Ticha Reservoir (язовир Тича, yazovir Ticha) is a reservoir in Varbitsa Municipality, Shumen Province, northeastern Bulgaria, located to the north and northeast of the town of Varbitsa. It is one of the largest lakes of Bulgaria. The Ticha Dam is located in the northeastern part of the reservoir, in the southeastern part of Kotel Mountain.

The reservoir lies along the Golyama Kamchia River, one of the two rivers that merge to form the Kamchia. Before entering the reservoir, the river gathers waters from the hilly Gerlovo region. The name of the reservoir is derived from the medieval name of the Kamchia: the Ticha.
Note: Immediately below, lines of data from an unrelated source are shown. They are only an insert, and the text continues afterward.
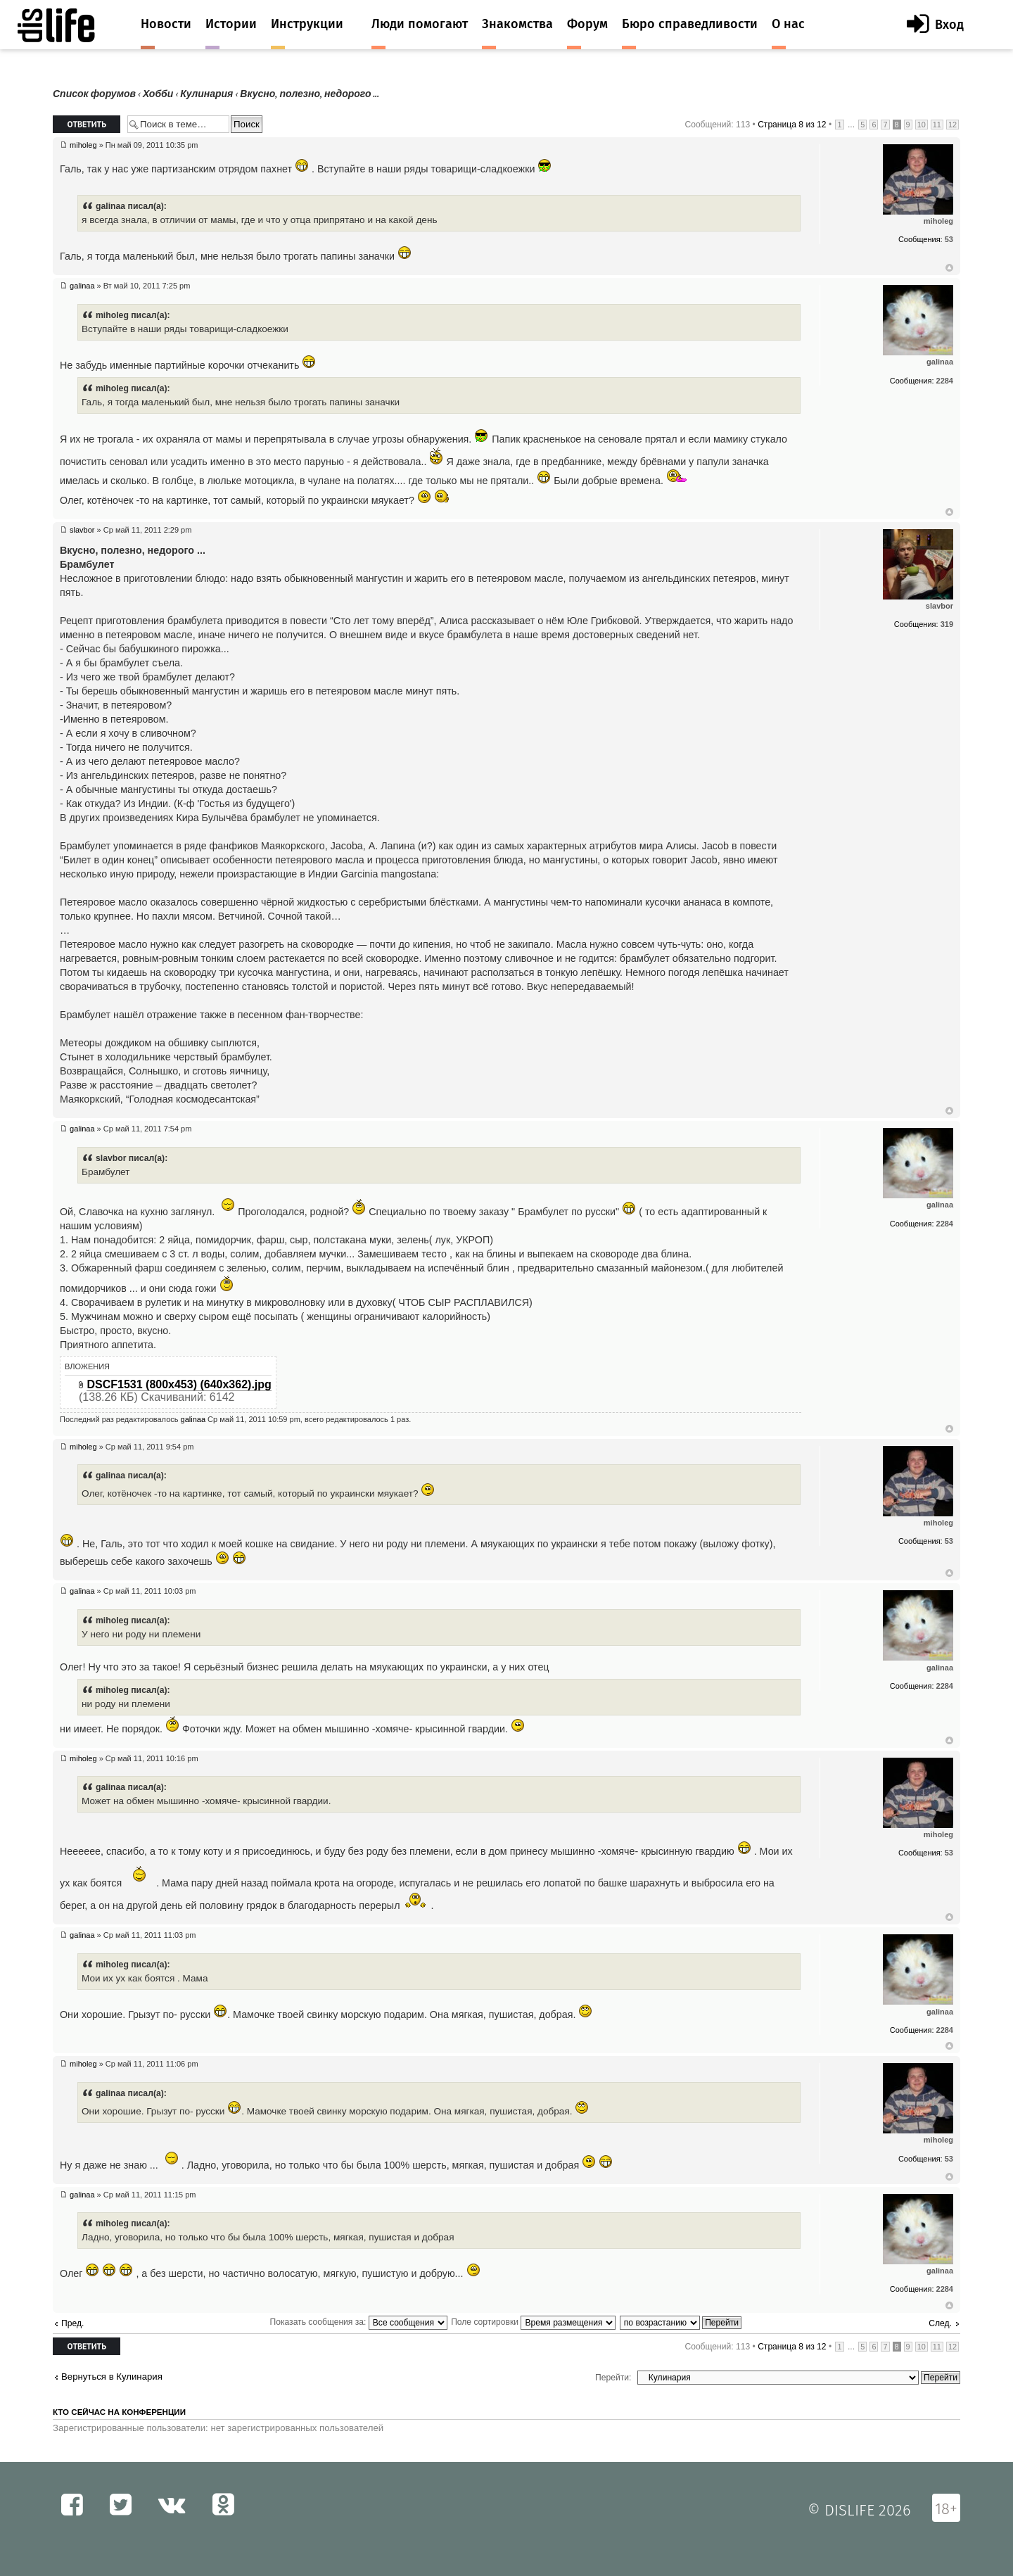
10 (921, 124)
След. (940, 2323)
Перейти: (613, 2378)
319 (947, 624)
According to some measurements, it is the third-largest reservoir in Bulgaria. By design, the Ticha Reservoir is used mainly for irrigation; the total area which the reservoir can irrigate is 32918 ha. The Ticha Reservoir's total volume amounts to 311800000 m3. The construction of the reservoir meant that two villages, Vinitsa and Staroselka, were depopulated and flooded; their commons now lie within the reservoir.
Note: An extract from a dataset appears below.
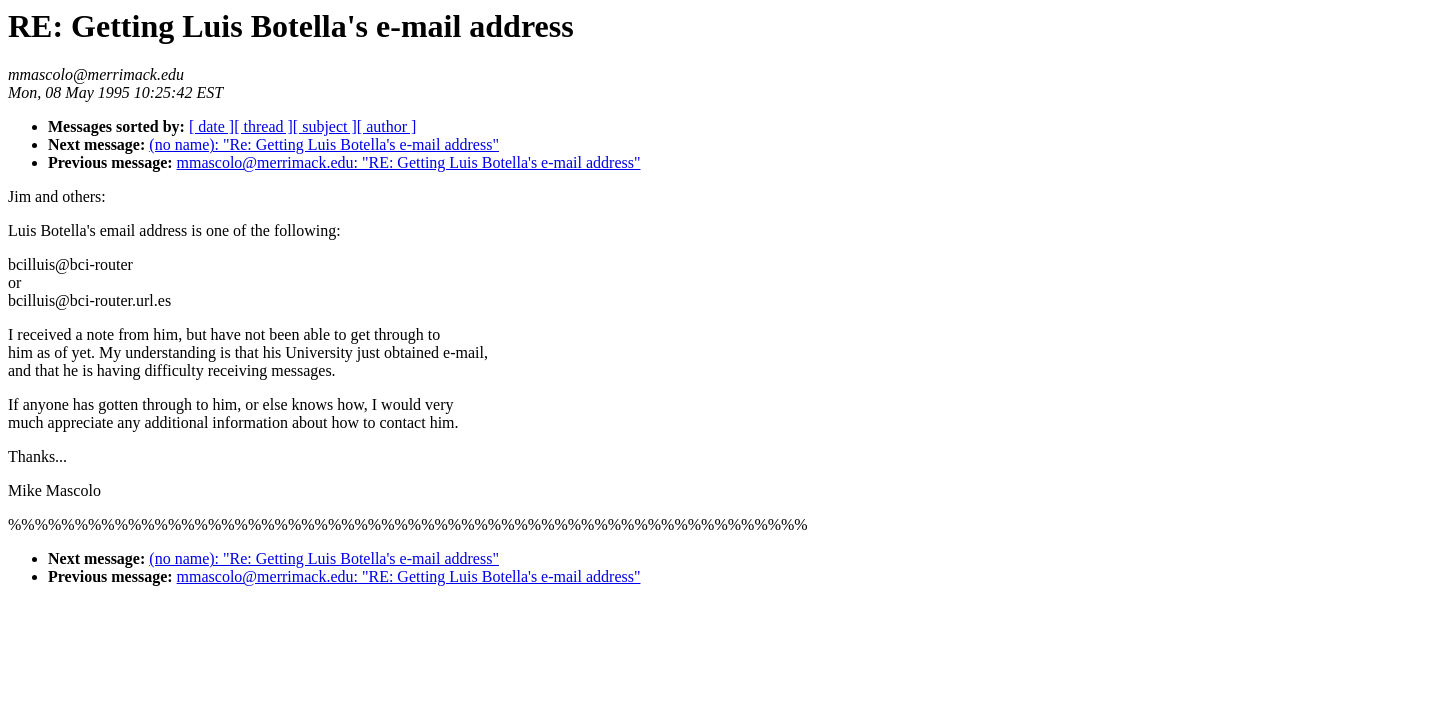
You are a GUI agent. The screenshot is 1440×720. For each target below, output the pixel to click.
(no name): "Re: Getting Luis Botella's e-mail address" (324, 144)
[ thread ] (263, 126)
The dam overflowed in July 2005 and July 2010, threatening the surrounding villages and land. Due to this, the water level of the reservoir is closely monitored and dykes have been built. Unlike the 2005 flood, which caused significant damage in the village of Byal Bryag, the 2010 overflow did not lead to floods in the neighbouring populated places.

In February 2010, the tap water in Shumen, which comes from the Ticha Reservoir, was declared unsuitable for drinking as a result of the presence of E. coli strains.